La patiente de 29 ans a été hospitalisée à plusieurs reprises pour hypoglycémie, avec parfois une glycémie de seulement 34 mg/dL. Les tests biochimiques sanguins initiaux n'ont pas révélé d'anomalies évidentes. Lors de l'IRM, les médecins ont découvert de nombreuses tumeurs dans la région de la tête, du tronc et de la queue du pancréas.
En continuant l'examen par endoscopie et échographie, les médecins ont découvert de nombreuses petites tumeurs, d'une taille d'environ 9 à 10 mm, clairement limitées et présentant une hyperplasie vasculaire périphérique. Le patient a reçu un échantillon de tissu à l'aide d'une petite aiguille pour analyse. Les résultats ont déterminé qu'il s'agissait d'une tumeur du nerf endocrinien sécrétant de l'insuline du pancréas.

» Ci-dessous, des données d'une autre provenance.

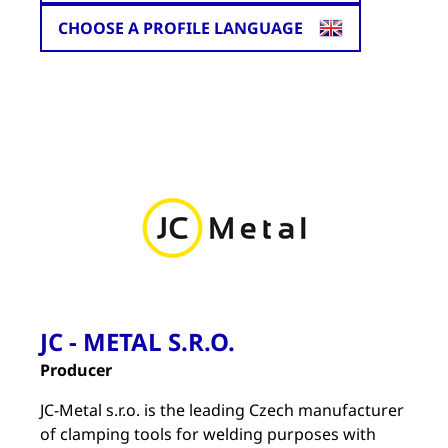
CHOOSE A PROFILE LANGUAGE
JC - METAL S.R.O.
Producer
JC-Metal s.r.o. is the leading Czech manufacturer
of clamping tools for welding purposes with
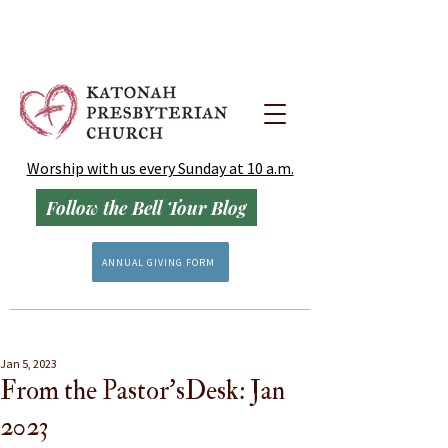
Worship with us every Sunday at 10 a.m.
Follow the Bell Tour Blog
ANNUAL GIVING FORM
Jan 5, 2023
From the Pastor'sDesk: Jan
2023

Après consultation, les médecins ont décidé de traiter la tumeur par radiothérapie à haute fréquence (RFA) sous la direction de l'endoscopie échographique. Étant donné que la patiente présentait de nombreuses tumeurs à différents endroits, l'équipe a divisé le traitement en deux séances, espacées d'une semaine.
Après le traitement, le patient n'a plus de symptômes d'hypoglycémie et est revenu à une vie normale. Lors du nouvel examen, la glycémie était d'environ 70 mg/dL. L'imagerie CT a montré que la tumeur dans la région du pancréas présentait des signes de calcification, et que les lésions restantes étaient en cours de récupération.
Selon le médecin, le RFA sous guidage endoscopique ultrasonique a l'avantage d'aider le médecin à observer directement la position de la tumeur et la trajectoire de l'aiguille pendant l'intervention. Dans les cas appropriés, cette méthode peut aider le patient à éviter une opération chirurgicale majeure, et peut également être refaite si nécessaire.
Lors de la conférence scientifique sur le thème "Mise à jour de l'endoscopie digestive et intervention" qui s'est tenue à l'hôpital universitaire international de Hong Bang le 12 septembre, M.Sc.BSCKII Trinh Pham My Le, chef adjoint du département d'endoscopie de l'hôpital Cho Ray de Hô Chi Minh-Ville, a déclaré que l'échographie endoscopique est apparue dans les années 1980, initialement principalement utilisée pour observer les lésions situées profondément dans la paroi du tube digestif et de la cavité abdominale. Ces dernières années, cette technique a fait de nombreux progrès, du diagnostic à l'aide au traitement.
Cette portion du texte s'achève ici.